BEGIN Material to process

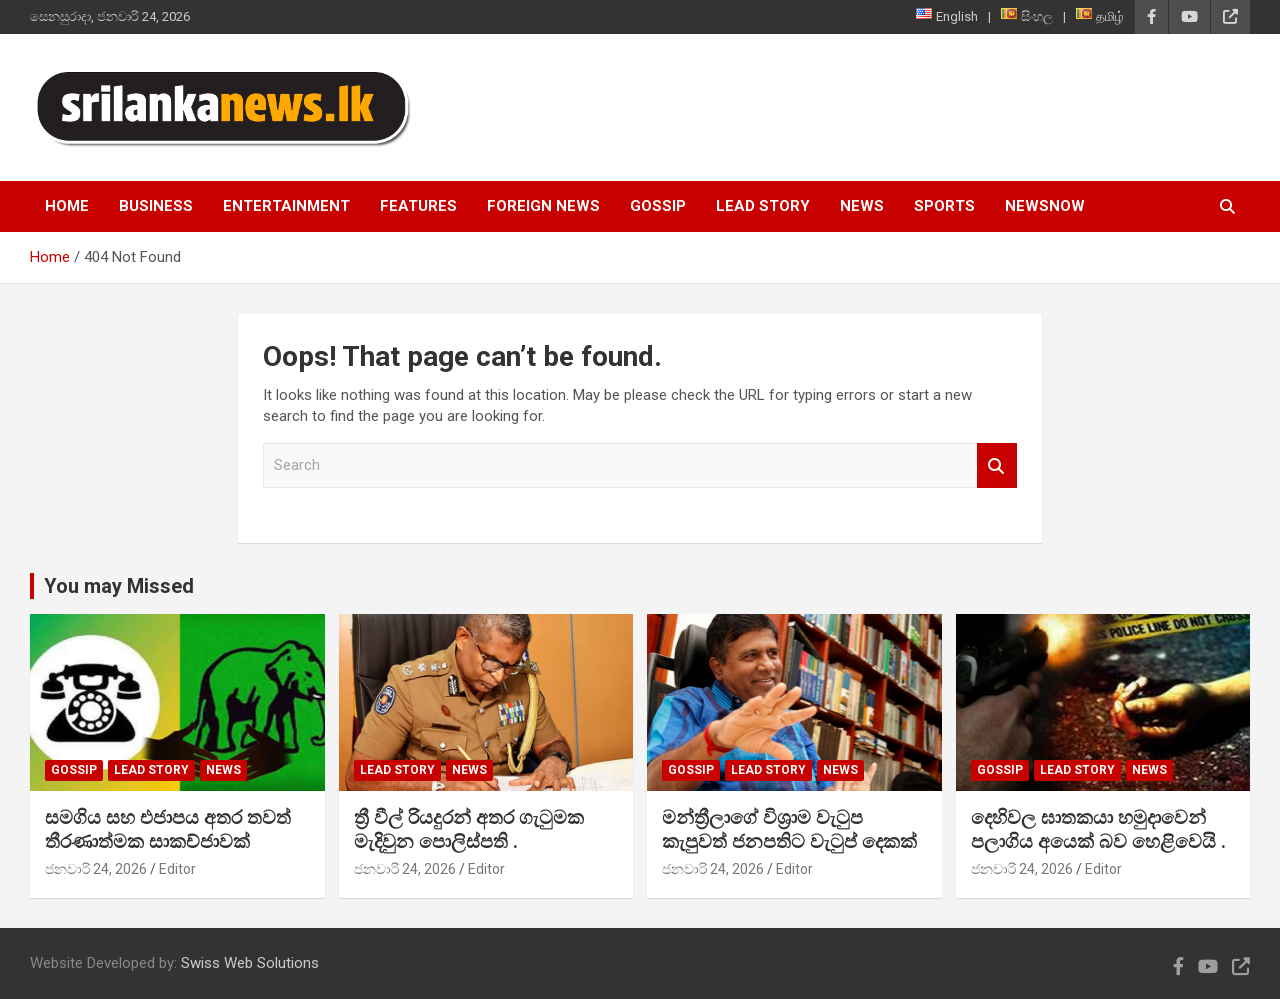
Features (418, 206)
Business (156, 206)
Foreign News (543, 206)
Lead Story (763, 206)
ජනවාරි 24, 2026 (96, 869)
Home (67, 206)
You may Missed (119, 586)
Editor (177, 869)
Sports (944, 206)
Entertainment (286, 206)
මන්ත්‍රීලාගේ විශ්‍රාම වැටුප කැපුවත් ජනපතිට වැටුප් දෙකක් (789, 830)
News (862, 206)
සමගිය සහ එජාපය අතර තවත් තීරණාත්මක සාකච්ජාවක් (168, 830)
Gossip (658, 206)
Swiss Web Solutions (250, 963)
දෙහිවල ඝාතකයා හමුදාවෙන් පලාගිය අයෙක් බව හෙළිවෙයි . (1098, 830)
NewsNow (1045, 206)
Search (997, 465)
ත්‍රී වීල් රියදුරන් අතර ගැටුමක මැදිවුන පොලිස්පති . (469, 830)
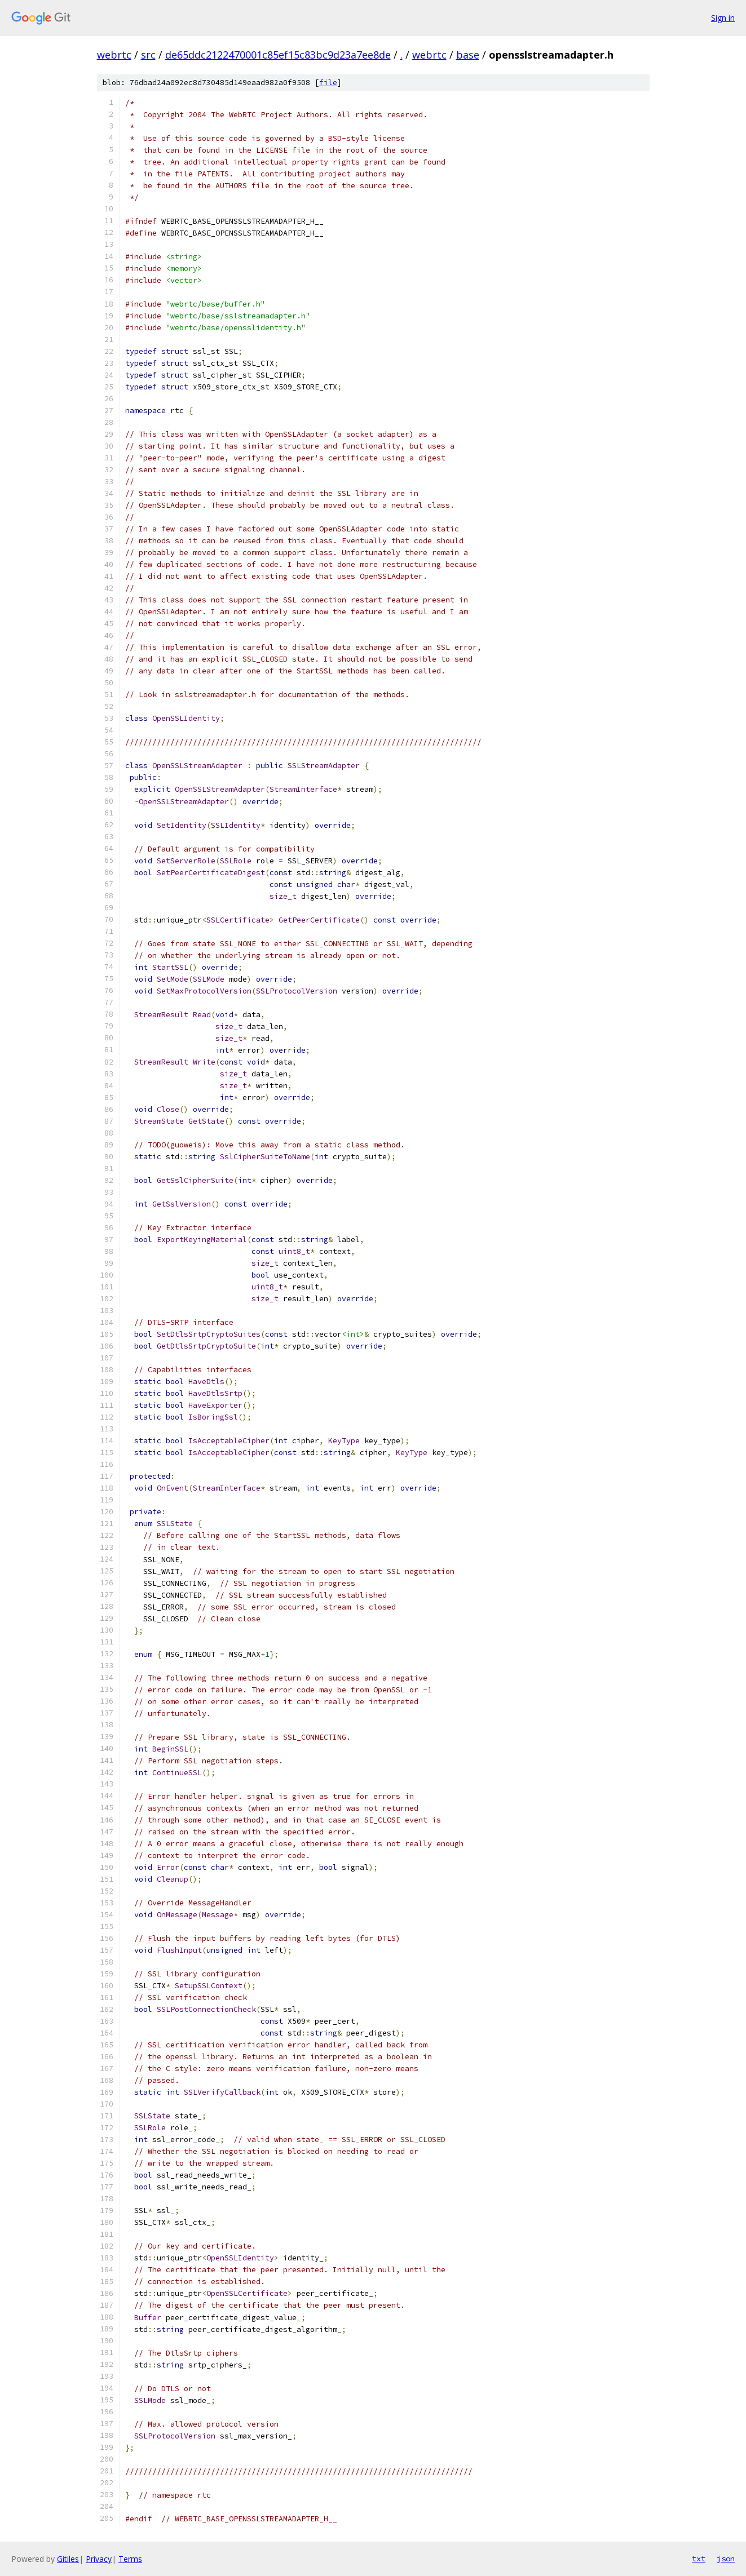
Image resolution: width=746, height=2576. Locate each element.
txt (698, 2558)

END Material to process

Prompt: Print the data once more without any change, skipping each picture.

Written response:
Features (418, 206)
Business (156, 206)
Foreign News (543, 206)
Lead Story (763, 206)
ජනවාරි 24, 2026 (96, 869)
Home (67, 206)
You may Missed (119, 586)
Editor (177, 869)
Sports (944, 206)
Entertainment (286, 206)
මන්ත්‍රීලාගේ විශ්‍රාම වැටුප කැපුවත් ජනපතිට වැටුප් දෙකක් (789, 830)
News (862, 206)
සමගිය සහ එජාපය අතර තවත් තීරණාත්මක සාකච්ජාවක් (168, 830)
Gossip (658, 206)
Swiss Web Solutions (250, 963)
දෙහිවල ඝාතකයා හමුදාවෙන් පලාගිය අයෙක් බව හෙළිවෙයි . (1098, 830)
NewsNow (1045, 206)
Search (997, 465)
ත්‍රී වීල් රියදුරන් අතර ගැටුමක මැදිවුන පොලිස්පති . (469, 830)
Image resolution: width=746, height=2576. Locate each element.
txt (698, 2558)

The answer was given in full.